» EXERCISE
Starting from the line that holds "Pickup Details", print every line through the end of the records, first and last included.

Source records
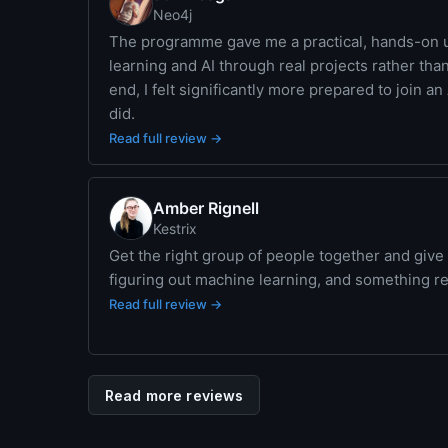
Neo4j
The programme gave me a practical, hands-on 
learning and AI through real projects rather tha
end, I felt significantly more prepared to join a
did.
Read full review →
Amber Rignell
Kestrix
Get the right group of people together and give
figuring out machine learning, and something 
Read full review →
Read more reviews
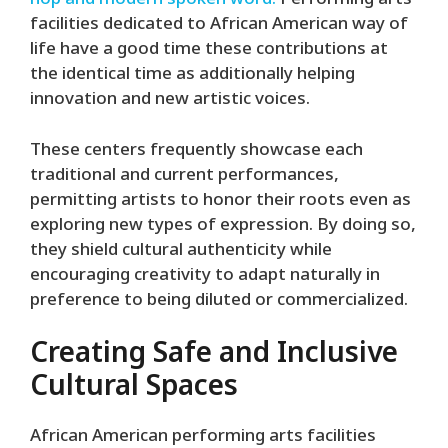
hop and modern spoken word.
Performing arts
facilities dedicated to African American way of
life have a good time these contributions at
the identical time as additionally helping
innovation and new artistic voices.
These centers frequently showcase each
traditional and current performances,
permitting artists to honor their roots even as
exploring new types of expression. By doing so,
they shield cultural authenticity while
encouraging creativity to adapt naturally in
preference to being diluted or commercialized.
Creating Safe and Inclusive
Cultural Spaces
African American performing arts facilities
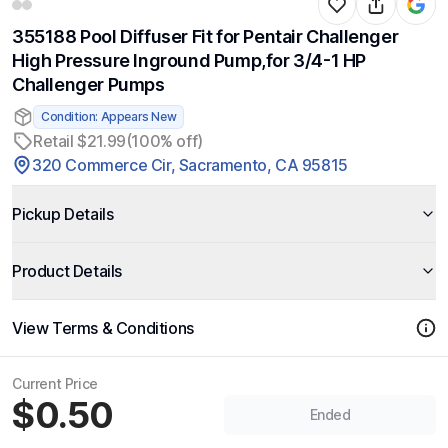
355188 Pool Diffuser Fit for Pentair Challenger
High Pressure Inground Pump,for 3/4-1 HP
Challenger Pumps
Condition: Appears New
Retail $21.99
(100% off)
320 Commerce Cir, Sacramento, CA 95815
Pickup Details
Product Details
View Terms & Conditions
Current Price
$0.50
Ended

» ANSWER TO THIS TASK
Pickup Details
Product Details
View Terms & Conditions
Current Price
$0.50
Ended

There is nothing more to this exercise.